In this tutorial from the IEEE Instrumentation and Measurement Society, Luca De Vito and Francesco Picariello present the issues related to the design and the characterization of a measurement system based on a drone, with particular attention to the procedure to determine the influence of the platform on the measurement accuracy.
Unmanned Aerial Vehicles (UAVs) are becoming popular as carrier for several sensors and measurement systems, due to their low weight, small size, low cost and easy handling, which make them flexible and suitable in many measurement applications, mainly when the quantity to be measured is spread over a wide area or it lies in human-hostile environments. However, the drone itself can interact with both the measurand and the sensors, thus influencing the measurement results. For this reason, the drone equipped with the sensors must be thought as a measurement platform and must be characterized as a whole. The tutorial will introduce the architecture of the drone, by highlighting its subsystems and the parameters that can influence the on-board sensors and measurement systems. Then, an overview of the sensors and measurement systems that can be embedded on the drone will be given, by presenting their operating principle and applications. Finally, some measurement applications will be described. For such applications, the measurement chain is analyzed and the influence of the flight parameters is taken into account to assess the measurement uncertainty.

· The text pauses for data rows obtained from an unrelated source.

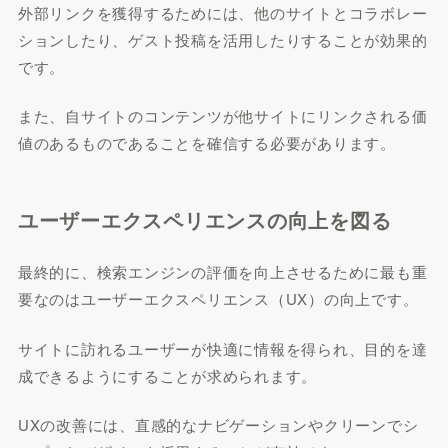
外部リンクを獲得するためには、他のサイトとコラボレー
ションしたり、ゲスト投稿を活用したりすることが効果的
です。
また、自サイトのコンテンツが他サイトにリンクされる価
値のあるものであることを確信する必要があります。
ユーザーエクスペリエンスの向上を図る
最終的に、検索エンジンの評価を向上させるために最も重
要なのはユーザーエクスペリエンス（UX）の向上です。
サイトに訪れるユーザーが快適に情報を得られ、目的を達
成できるようにすることが求められます。
UXの改善には、直感的なナビゲーションやクリーンでシ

Luca De Vito (M’10–SM’12) received the master’s (cum laude) degree in software engineering and the Ph.D. degree in information engineering from the University of Sannio, Benevento, Italy, in 2001 and 2005, respectively. His master’s thesis was on automatic classification and characterization of digitally modulated signals. He joined the Laboratory of Signal Processing and Measurement Information, University of Sannio, where he was involved in research activities. In 2008, he joined the Department of Engineering, University of Sannio, as an Assistant Professor in electric and electronic measurement. In 2013, he received the National Academic Qualification as an Associate Professor. Since 2015, he is a Visiting Scientist at CERN, Geneva, Switzerland, collaborating with the magnetic measurement and the control engineering sections. He is member of the IEEE since 2010, he is member of the IEEE Instrumentation and Measurement Society, of the IEEE Aerospace and Electronic System Society, and of the IEEE Standards Association. He is Senior Member of the IEEE since 2012. He member of the AFCEA and is Young President of the AFCEA Naples Charter.
He published more than 90 papers on international journals and conference proceedings, mainly dealing with measurements for the telecommunications, data converter testing and biomedical instrumentation.